Quantization of skip connections

aaron-xichen / pytorch-playground

Base pretrained models and datasets in pytorch (MNIST, SVHN, CIFAR10, CIFAR100, STL10, AlexNet, VGG16, VGG19, ResNet, Inception, SqueezeNet)

MIT License

2.62k stars 612 forks source link

Quantization of skip connections #7

Closed ptillet closed 6 years ago

ptillet commented 6 years ago

I think that there may be a problem with the way the package handles skip layers such as those found in ResNets. My understanding is that the residual mapping F(x) + x seems to be quantized into: Quantize(F(Quantize(x, s1)), s2) + Quantize(x, s1) and ends up adding tensors that reside on two different scales.
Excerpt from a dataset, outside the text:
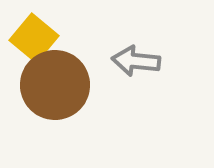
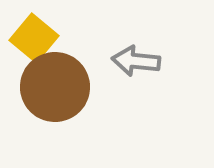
brown circle: moved 2 px down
If I'm right, then the correctness of the output should still be fine (because the activations are re-scaled back to 2^sf and the computations carried out in float), but it would mean that the residual computation is done in more than the desired precision.

aaron-xichen commented 6 years ago

I think you are right. More accurate simulation should be Quantize(Quantize(F(Quantize(x, s1)), s2) + Quantize(x, s1), s3). And I found that the original (also wrong) quantization method made little impact on the accuracy when bit-width is not less than 8 bit. However, when bit-width goes to 6 bit, these two methods have much difference. The new (also should be correct) method results in more accuracy drop. Please checkout branch fix_issue#7 for more details. Really appreciate what you found, you have a deep understanding of the process of quantization.

ptillet commented 6 years ago

Yes, that's right. I am building very specialized INT8 GPU kernels for quantization, and ran into the same issue :) When I tried to fix it myself, I also got more accuracy drop in some cases, which makes no sense. I am still investigating on my side.